Falta transparência na “COP da verdade”

O Brasil não foi o único país a incluir representantes do setor dos combustíveis fósseis em sua delegação oficial. O Japão, por exemplo, registrou 33 pessoas da indústria, enquanto a França incluiu 22, conforme o levantamento da coalizão.

A COP30 é para ser a ‘COP da verdade’, mas mais de 1,5 mil lobistas continuam a se inserir nas delegações nacionais. E mais da metade deles ocultou sua afiliação”, disse Brice Böhmer, da Transparência Internacional.

Böhmer usou a expressão cunhada pelo presidente Lula para definir esta edição da conferência do clima. “A COP30 será a COP da verdade. Na era da desinformação, os obscurantistas rejeitam não só evidências da ciência, mas os progressos do multilateralismo”, disse ele em seu discurso de abertura.

Depois de muita pressão de organizações sociais, esta é a primeira COP em que os participantes que não são diplomatas ou ministros poderiam informar quem está financiando a participação deles na hora de se registrar.
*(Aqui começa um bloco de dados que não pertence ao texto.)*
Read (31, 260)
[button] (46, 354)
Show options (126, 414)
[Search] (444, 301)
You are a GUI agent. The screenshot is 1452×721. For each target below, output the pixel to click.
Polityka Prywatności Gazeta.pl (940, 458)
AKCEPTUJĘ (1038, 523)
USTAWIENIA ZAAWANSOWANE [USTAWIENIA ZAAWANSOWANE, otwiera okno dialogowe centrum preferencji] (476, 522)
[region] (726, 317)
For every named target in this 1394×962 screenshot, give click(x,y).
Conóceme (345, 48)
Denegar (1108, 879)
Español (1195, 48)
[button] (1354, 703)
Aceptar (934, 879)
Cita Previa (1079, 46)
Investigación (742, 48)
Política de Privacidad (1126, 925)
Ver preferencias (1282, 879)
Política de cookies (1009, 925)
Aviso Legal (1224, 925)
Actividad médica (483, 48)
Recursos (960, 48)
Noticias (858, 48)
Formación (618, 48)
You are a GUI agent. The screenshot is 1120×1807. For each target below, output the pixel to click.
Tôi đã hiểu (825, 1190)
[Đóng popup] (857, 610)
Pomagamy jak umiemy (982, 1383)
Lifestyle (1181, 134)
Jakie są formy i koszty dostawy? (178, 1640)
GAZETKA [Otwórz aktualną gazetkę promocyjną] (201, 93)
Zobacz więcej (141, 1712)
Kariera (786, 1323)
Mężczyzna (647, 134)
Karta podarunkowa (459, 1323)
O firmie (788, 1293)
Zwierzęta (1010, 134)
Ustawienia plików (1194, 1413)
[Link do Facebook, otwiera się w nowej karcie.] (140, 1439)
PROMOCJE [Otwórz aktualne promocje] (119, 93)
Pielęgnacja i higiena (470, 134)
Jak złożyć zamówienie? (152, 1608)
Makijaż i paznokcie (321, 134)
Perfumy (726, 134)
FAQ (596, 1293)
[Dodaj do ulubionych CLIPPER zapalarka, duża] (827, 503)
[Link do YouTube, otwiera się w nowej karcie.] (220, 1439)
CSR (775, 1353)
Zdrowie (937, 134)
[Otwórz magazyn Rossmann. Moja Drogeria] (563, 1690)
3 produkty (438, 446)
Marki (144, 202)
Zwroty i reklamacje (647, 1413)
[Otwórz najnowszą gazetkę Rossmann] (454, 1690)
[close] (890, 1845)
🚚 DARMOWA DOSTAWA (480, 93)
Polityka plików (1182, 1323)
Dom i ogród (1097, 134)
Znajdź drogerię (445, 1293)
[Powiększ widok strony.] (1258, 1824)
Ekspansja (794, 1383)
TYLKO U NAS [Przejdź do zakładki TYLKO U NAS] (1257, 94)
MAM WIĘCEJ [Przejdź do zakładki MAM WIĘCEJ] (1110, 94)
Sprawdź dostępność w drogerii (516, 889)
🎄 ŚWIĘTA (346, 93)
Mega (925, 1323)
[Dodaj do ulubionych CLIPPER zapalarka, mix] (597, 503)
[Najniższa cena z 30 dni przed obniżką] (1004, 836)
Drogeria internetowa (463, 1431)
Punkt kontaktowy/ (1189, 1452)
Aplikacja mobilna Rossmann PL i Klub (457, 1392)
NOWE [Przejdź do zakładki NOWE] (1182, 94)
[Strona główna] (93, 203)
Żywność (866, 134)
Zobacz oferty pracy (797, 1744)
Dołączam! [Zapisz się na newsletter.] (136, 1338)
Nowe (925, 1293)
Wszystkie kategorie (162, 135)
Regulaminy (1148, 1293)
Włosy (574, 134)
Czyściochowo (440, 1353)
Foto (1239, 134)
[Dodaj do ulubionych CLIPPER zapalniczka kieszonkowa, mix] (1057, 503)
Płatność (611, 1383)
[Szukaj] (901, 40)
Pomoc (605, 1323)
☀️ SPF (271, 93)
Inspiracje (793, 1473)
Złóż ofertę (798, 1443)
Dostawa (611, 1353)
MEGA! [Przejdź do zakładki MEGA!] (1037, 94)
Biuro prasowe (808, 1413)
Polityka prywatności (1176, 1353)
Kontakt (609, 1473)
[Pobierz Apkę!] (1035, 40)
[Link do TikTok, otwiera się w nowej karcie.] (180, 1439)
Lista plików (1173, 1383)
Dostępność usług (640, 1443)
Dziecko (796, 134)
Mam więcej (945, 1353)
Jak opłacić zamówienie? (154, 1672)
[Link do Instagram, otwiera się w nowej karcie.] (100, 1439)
No entanto, cerca de metade (54%) dos representantes da indústria fóssil nas delegações ou não incluíram essa informação ou selecionaram categorias vagas como “convidado” e “outro”.

“Se a COP30 é de fato a COP da verdade, a Presidência e o Secretariado da UNFCCC devem se comprometer agora a revisar e fortalecer as regras de divulgação dos participantes antes das futuras cúpulas: é hora de garantir integridade e responsabilidade para restaurar a confiança”, completou Böhmer.

A Transparência Internacional e outras organizações defendem que representantes da indústria fóssil sejam excluídos de delegações nacionais e, mais do que isso, que eles não possam influenciar as negociações climáticas, para evitar conflitos de interesse.